Chief Information Security Officer

In the Spotlight: The Chief Information Security Officer (CISO)

by Abby Portugal on and last update on July 08, 2019

Coming from the year of some of the worst data breaches to hit governments and businesses around the world, it’s no surprise that we’re seeing the rising importance of the Chief Information Security Officer (CISO) in organizations today.

2017: Year of the Data Thieves

From Equifax, to Yahoo, to WannaCry, no one wants to relive the nightmare of hundreds of millions of stolen personal records and data. For this reason, regulatory bodies turned up the heat on cyber security policies and safety measures in 2017. We saw 42 US states issue at least 240 bills and resolutions addressing cybersecurity and risk mitigation. Among these new regulations was the New York Department of Financial Services’ requirement for every financial service company under its jurisdiction to appoint a CISO.

Why a CISO?

Often overlooked, the CISO role was one traditionally under the CIO, with little say about the overall business strategy of the company. This of course, proved to be a costly mistake for many organizations who lost revenue, credibility, and the trust of their customers in some of last year’s cyber attacks. The lesson learned as PwC put it, is that “Cyber risk is more than an information technology issue; it’s a business issue.” With newfound recognition, today we see more and more of those in the CISO role reporting directly to the CEO, or in some cases sitting on their company’s board.

Skills for Success

As the role and responsibilities of the CISO have grown and evolved in importance and relevance, so have the requirements for anyone in the position.

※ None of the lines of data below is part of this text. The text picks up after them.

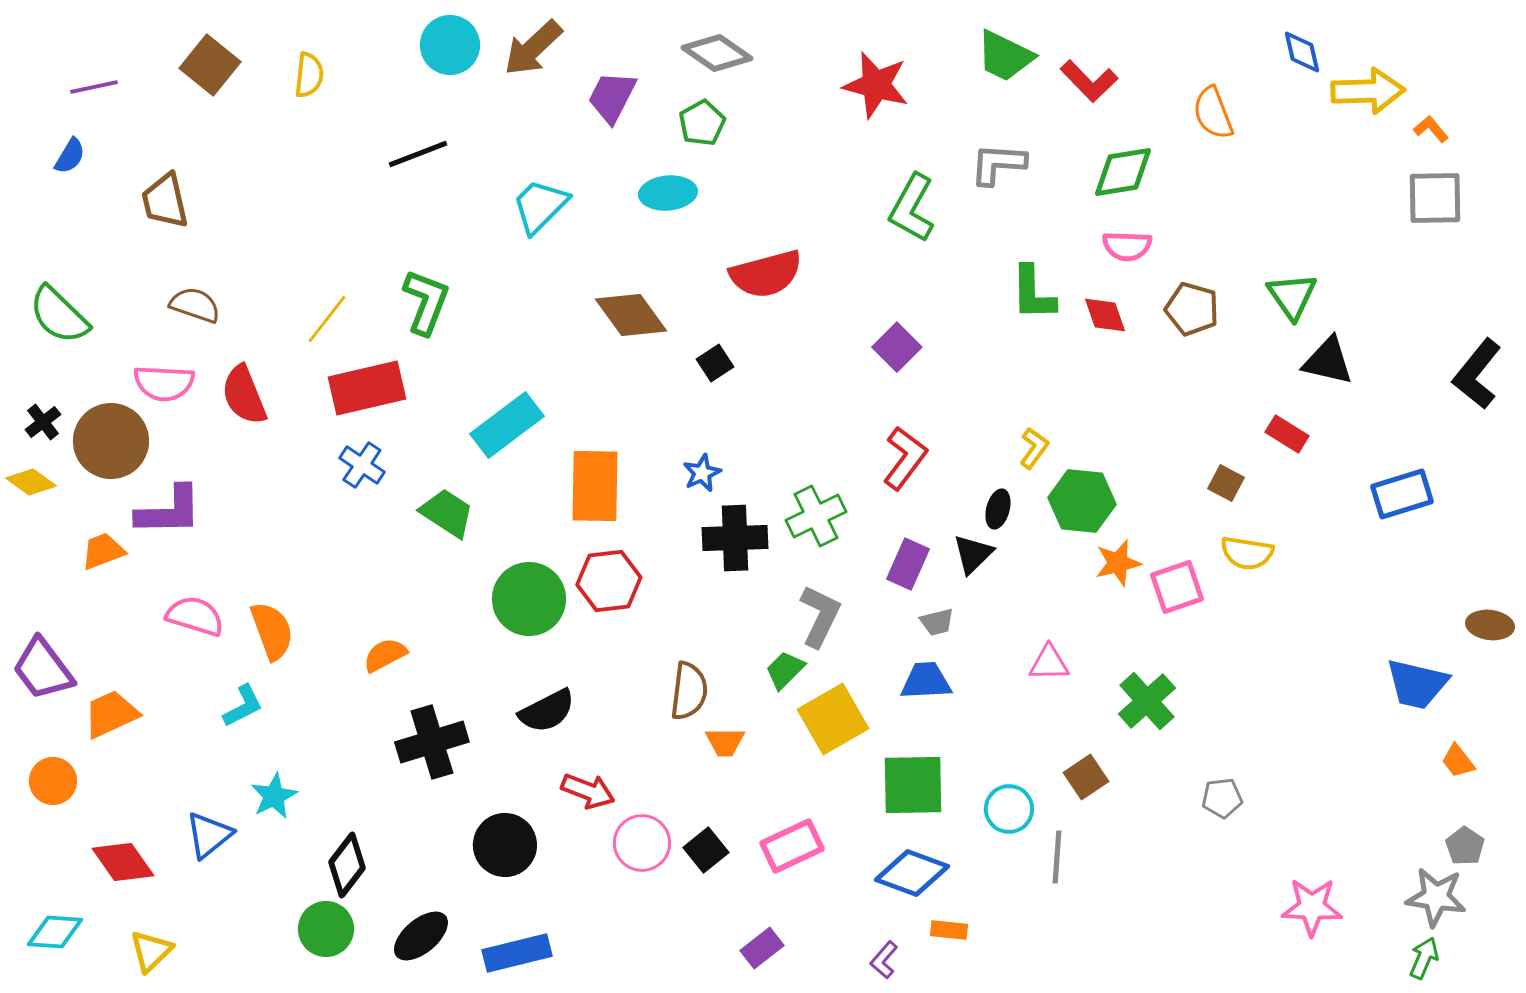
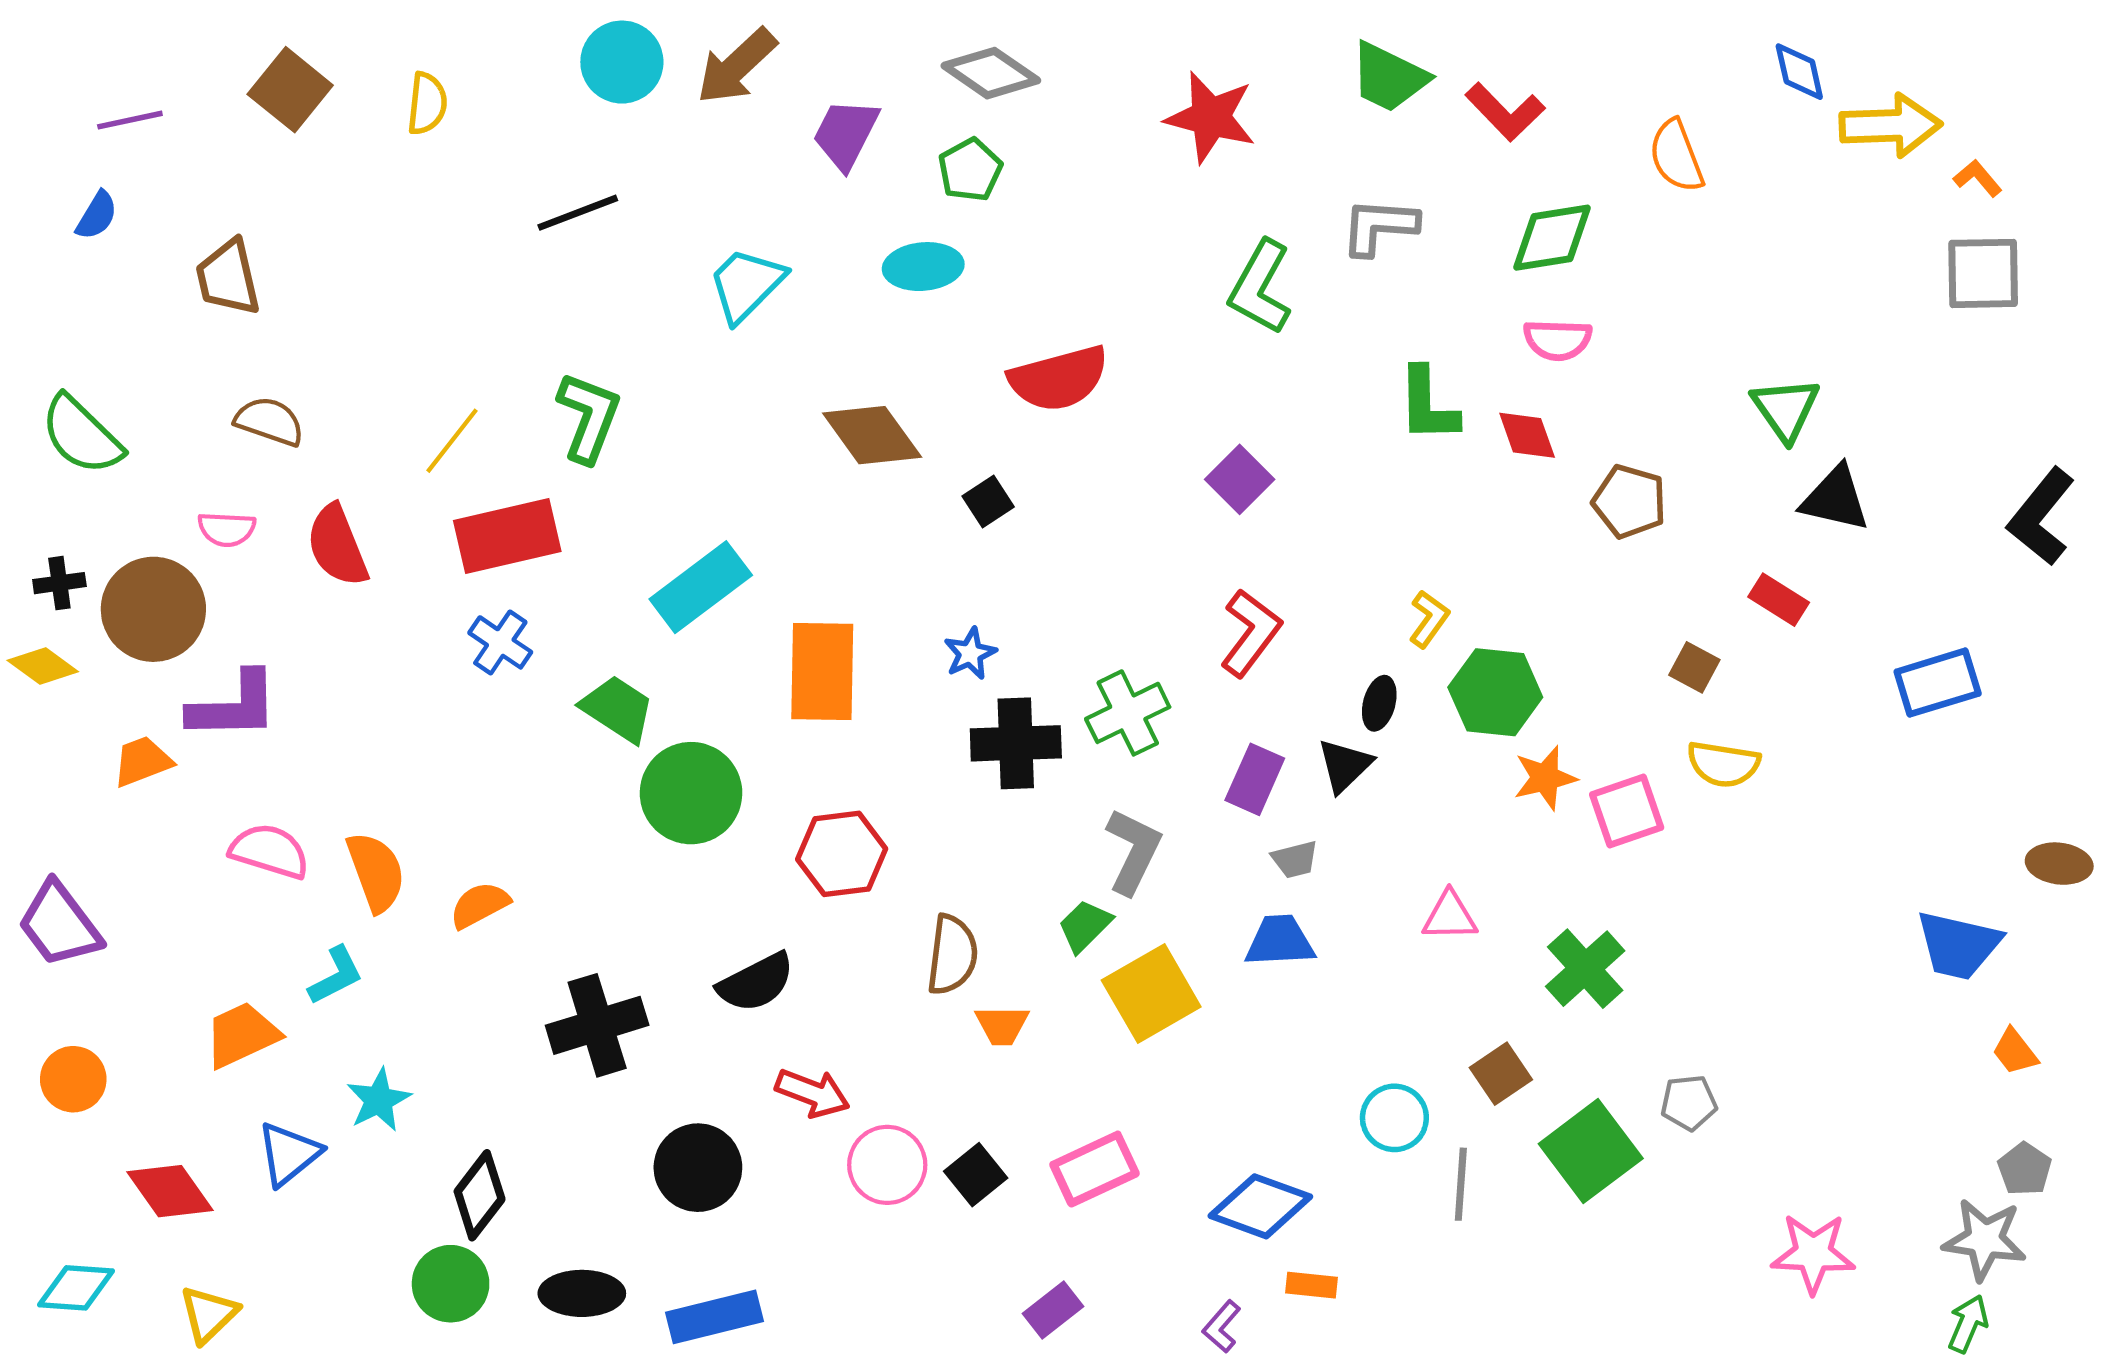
brown pentagon: (1192, 309) -> (1629, 502), moved
pink semicircle: (164, 383) -> (227, 529), size x0.7
black cross: (43, 422) -> (59, 583), turned 30
red hexagon: (609, 581) -> (842, 854), moved
green circle: (529, 599) -> (691, 793), moved
orange semicircle: (385, 655) -> (480, 905), moved
orange trapezoid: (111, 714) -> (242, 1035), moved
green square: (913, 785) -> (1591, 1151), moved, turned -36
black ellipse: (421, 936) -> (582, 1293), turned 40

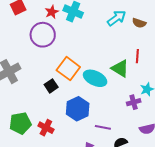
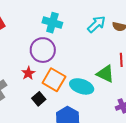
red star: (52, 12) -> (28, 73), moved
purple circle: (43, 35) -> (43, 50), moved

Now playing a larger part in leading the company, CISOs should not only have the necessary technical expertise, but must also have the managerial and operational sense to plan, convey, and execute business decisions. With cyber security an organization-wide concern, a CISO will be coordinating and partnering with employees and executives in the different departments of the company (all of whom possess varying levels of IT knowledge). Therefore, a CISO must have excellent leadership and communication abilities, as well as have experience in conflict and resolution management. Emerging from the IT cave without these soft skills, the CISO’s vision may be lost to those who have no appreciation for technical jargon and the most advanced software solutions. At the end of the day, an effective CISO must know how to connect cyber security to the overall corporate strategy while emphasizing its value to and overall impact on the rest of the organization.

Protecting Data and Revenue Streams

With today’s data-driven technological advancements, the collection and use of vast amounts of customer information will only continue to grow. While consumers expect better products and services that will more accurately meet their specific needs, they also expect that companies will exercise due diligence when it comes to protecting and safeguarding their data. Otherwise, a single data breach will most likely mean a mass exodus of once loyal customers. Building and maintaining a high level of trust and customer confidence is what brings in the revenue for companies, and is precisely why the role of the CISO is so important.

Looking forward

While 2017 saw high-profile data breaches left and right, there’s no guarantee that hackers and data thieves won’t try to outdo themselves in 2018. Make sure that your company is well-equipped with a CISO who is ready to take on all the cyber threats that can and will come your way.